Excerpts from a dataset:
++++++++++++++++++++

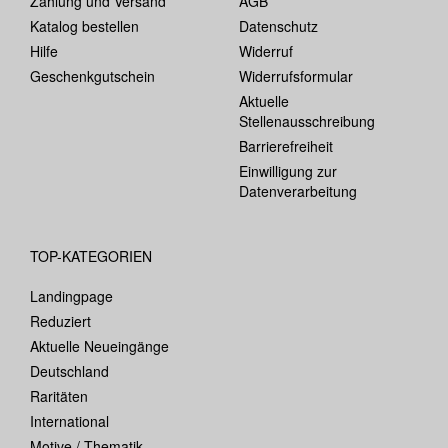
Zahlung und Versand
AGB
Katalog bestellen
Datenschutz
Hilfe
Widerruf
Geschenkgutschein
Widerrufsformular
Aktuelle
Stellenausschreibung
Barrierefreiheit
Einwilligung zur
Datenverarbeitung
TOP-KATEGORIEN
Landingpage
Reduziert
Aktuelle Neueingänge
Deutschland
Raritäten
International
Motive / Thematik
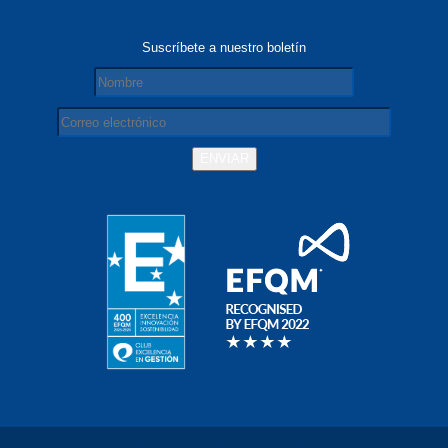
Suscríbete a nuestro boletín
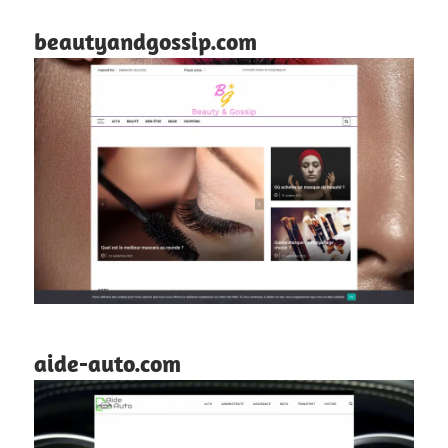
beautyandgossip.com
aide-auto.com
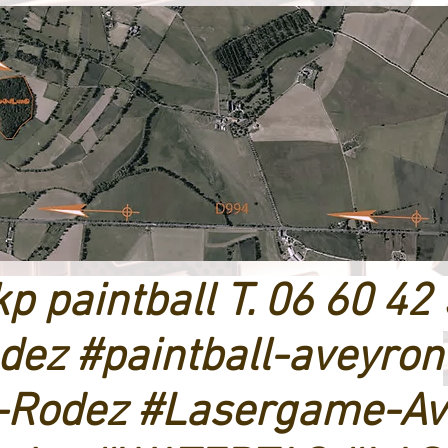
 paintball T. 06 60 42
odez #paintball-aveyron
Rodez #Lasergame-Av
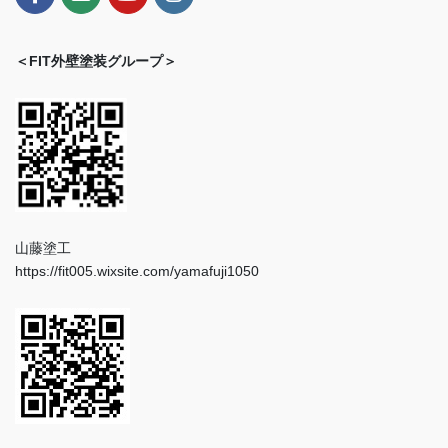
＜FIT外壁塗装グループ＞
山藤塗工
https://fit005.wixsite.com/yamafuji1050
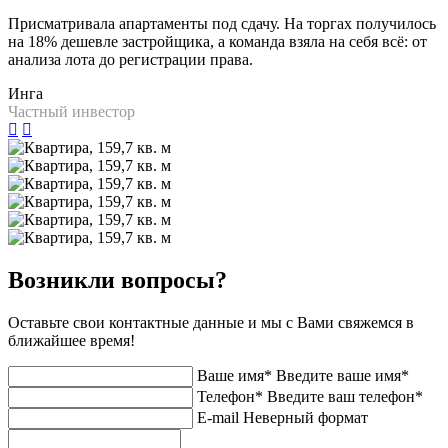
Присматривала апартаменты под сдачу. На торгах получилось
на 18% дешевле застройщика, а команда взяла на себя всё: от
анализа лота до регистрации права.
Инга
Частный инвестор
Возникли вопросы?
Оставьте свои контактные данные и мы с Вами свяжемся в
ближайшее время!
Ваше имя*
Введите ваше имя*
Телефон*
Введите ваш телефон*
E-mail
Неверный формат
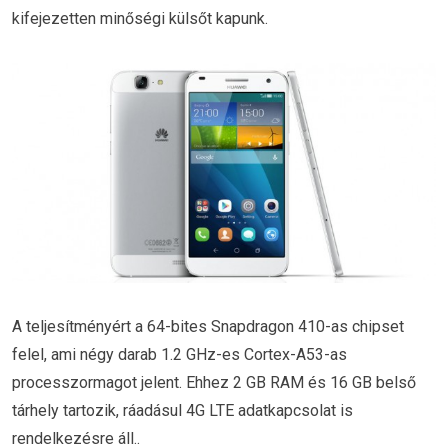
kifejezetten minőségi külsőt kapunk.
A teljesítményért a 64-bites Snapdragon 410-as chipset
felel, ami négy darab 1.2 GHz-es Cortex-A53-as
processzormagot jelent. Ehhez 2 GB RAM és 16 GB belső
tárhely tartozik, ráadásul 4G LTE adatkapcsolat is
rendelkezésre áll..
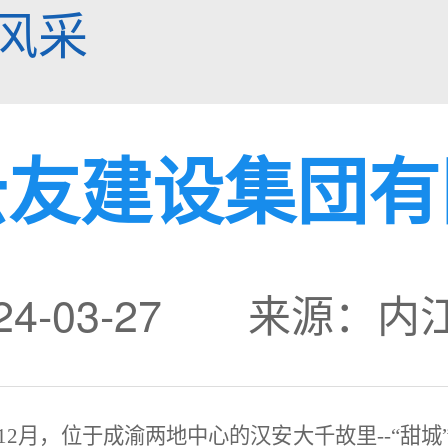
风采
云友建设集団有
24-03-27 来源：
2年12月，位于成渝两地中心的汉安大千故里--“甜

++++++++++++++++++++

> _Activity_: The records above need to be copied exactly, though not their pictures.

> _Exercise answer_:
Zahlung und Versand
AGB
Katalog bestellen
Datenschutz
Hilfe
Widerruf
Geschenkgutschein
Widerrufsformular
Aktuelle
Stellenausschreibung
Barrierefreiheit
Einwilligung zur
Datenverarbeitung
TOP-KATEGORIEN
Landingpage
Reduziert
Aktuelle Neueingänge
Deutschland
Raritäten
International
Motive / Thematik
Suscríbete a nuestro boletín
beautyandgossip.com
aide-auto.com
 paintball T. 06 60 42
odez #paintball-aveyron
Rodez #Lasergame-Av
＜FIT外壁塗装グループ＞
山藤塗工
https://fit005.wixsite.com/yamafuji1050
Присматривала апартаменты под сдачу. На торгах получилось
на 18% дешевле застройщика, а команда взяла на себя всё: от
анализа лота до регистрации права.
Инга
Частный инвестор
Возникли вопросы?
Оставьте свои контактные данные и мы с Вами свяжемся в
ближайшее время!
Ваше имя*
Введите ваше имя*
Телефон*
Введите ваш телефон*
E-mail
Неверный формат
kifejezetten minőségi külsőt kapunk.
A teljesítményért a 64-bites Snapdragon 410-as chipset
felel, ami négy darab 1.2 GHz-es Cortex-A53-as
processzormagot jelent. Ehhez 2 GB RAM és 16 GB belső
tárhely tartozik, ráadásul 4G LTE adatkapcsolat is
rendelkezésre áll..
风采
云友建设集団有
24-03-27 来源：
2年12月，位于成渝两地中心的汉安大千故里--“甜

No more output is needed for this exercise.